WHAT YOU SHOULD DO:
Each line of the data below either holds "Liệt" or does not. Report how many do, and only that.

Saved entries:

════════════════════

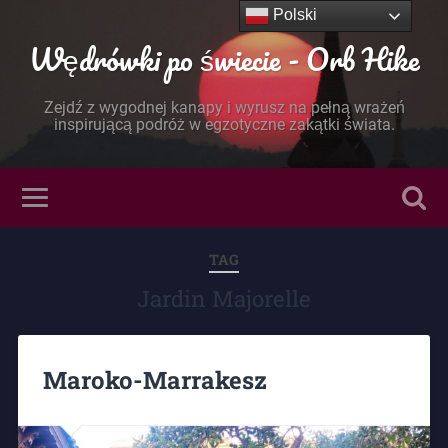
Polski
Wędrówki po świecie - Orb Hike
Zejdź z wygodnej kanapy i wyrusz na pełną wrażeń
inspirującą podróż w egzotyczne zakątki świata.
TAG
Jardin Majorelle
Maroko-Marrakesz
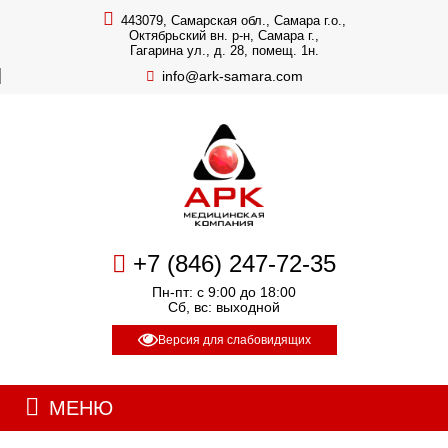
443079, Самарская обл., Самара г.о.,
Октябрьский вн. р-н, Самара г.,
Гагарина ул., д. 28, помещ. 1н.
info@ark-samara.com
+7 (846) 247-72-35
Пн-пт: с 9:00 до 18:00
Сб, вс: выходной
Версия для слабовидящих
МЕНЮ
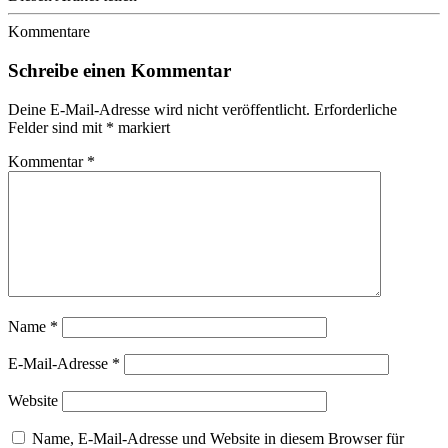
Kommentare
Schreibe einen Kommentar
Deine E-Mail-Adresse wird nicht veröffentlicht.
Erforderliche
Felder sind mit
*
markiert
Kommentar
*
Name
*
E-Mail-Adresse
*
Website
Name, E-Mail-Adresse und Website in diesem Browser für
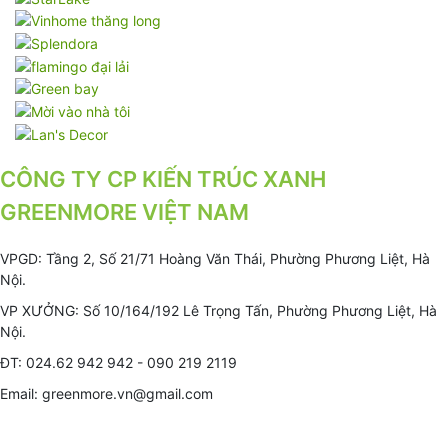
CÔNG TY CP KIẾN TRÚC XANH
GREENMORE VIỆT NAM
VPGD: Tầng 2, Số 21/71 Hoàng Văn Thái, Phường Phương Liệt, Hà
Nội.
VP XƯỞNG: Số 10/164/192 Lê Trọng Tấn, Phường Phương Liệt, Hà
Nội.
ĐT: 024.62 942 942 - 090 219 2119
Email: greenmore.vn@gmail.com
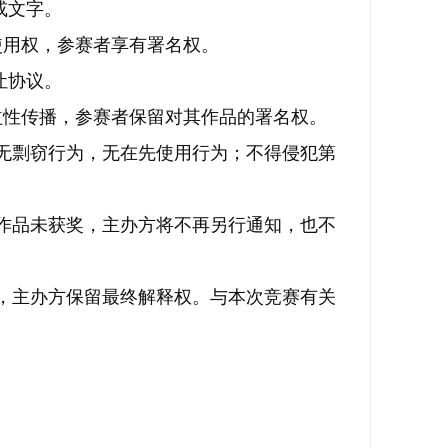
或文字。
使用权，参赛者享有署名权。
让协议。
益性传播，参赛者保留对其作品的署名权。
无剽窃行为，无在先使用行为；不得侵犯第
。
作品未获奖，主办方将不再另行通知，也不
，主办方保留最终解释权。与本次竞赛有关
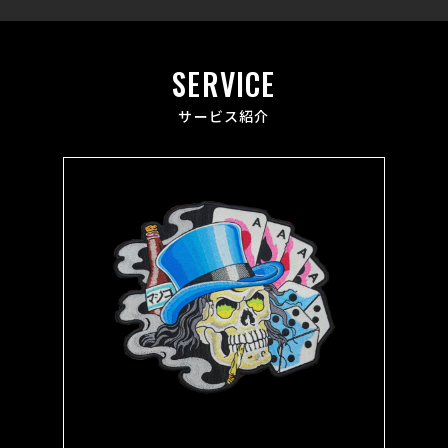
SERVICE
サービス紹介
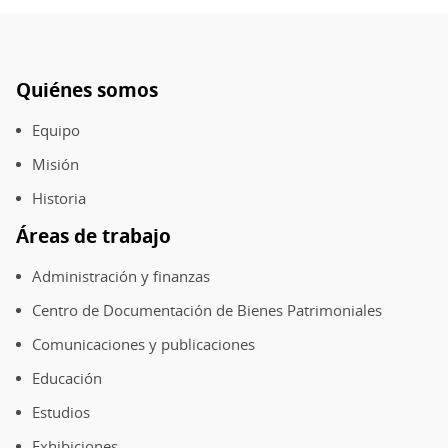
Quiénes somos
Pie
de
Equipo
página
Misión
Historia
Áreas de trabajo
Administración y finanzas
Centro de Documentación de Bienes Patrimoniales
Comunicaciones y publicaciones
Educación
Estudios
Exhibiciones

════════════════════

SOLUTION FOR THIS EXERCISE:
2